* **Task brief**:
Your answer must be the lines from the one containing "OCTOBER 4, 2025" through the last line below, copied exactly, with no pictures.

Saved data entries
####################

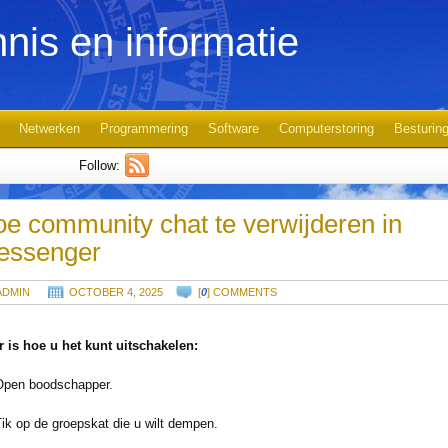
nis en informatie
Netwerken
Programmering
Software
Computerstoring
Besturin
Follow:
e community chat te verwijderen in
essenger
ADMIN
OCTOBER 4, 2025
[
0
] COMMENTS
r is hoe u het kunt uitschakelen:
Open boodschapper.
Tik op de groepskat die u wilt dempen.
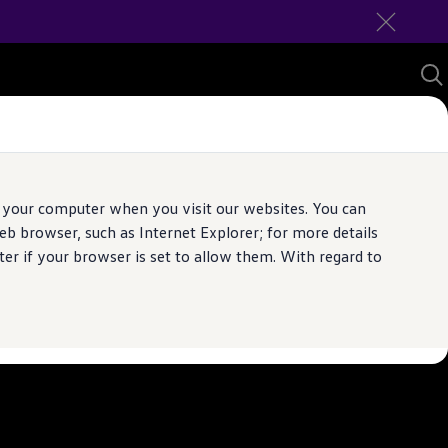
 your computer when you visit our websites. You can
b browser, such as Internet Explorer; for more details
er if your browser is set to allow them. With regard to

####################

* **Your response**:
OCTOBER 4, 2025
[
0
] COMMENTS
r is hoe u het kunt uitschakelen:
Open boodschapper.
Tik op de groepskat die u wilt dempen.
 your computer when you visit our websites. You can
b browser, such as Internet Explorer; for more details
er if your browser is set to allow them. With regard to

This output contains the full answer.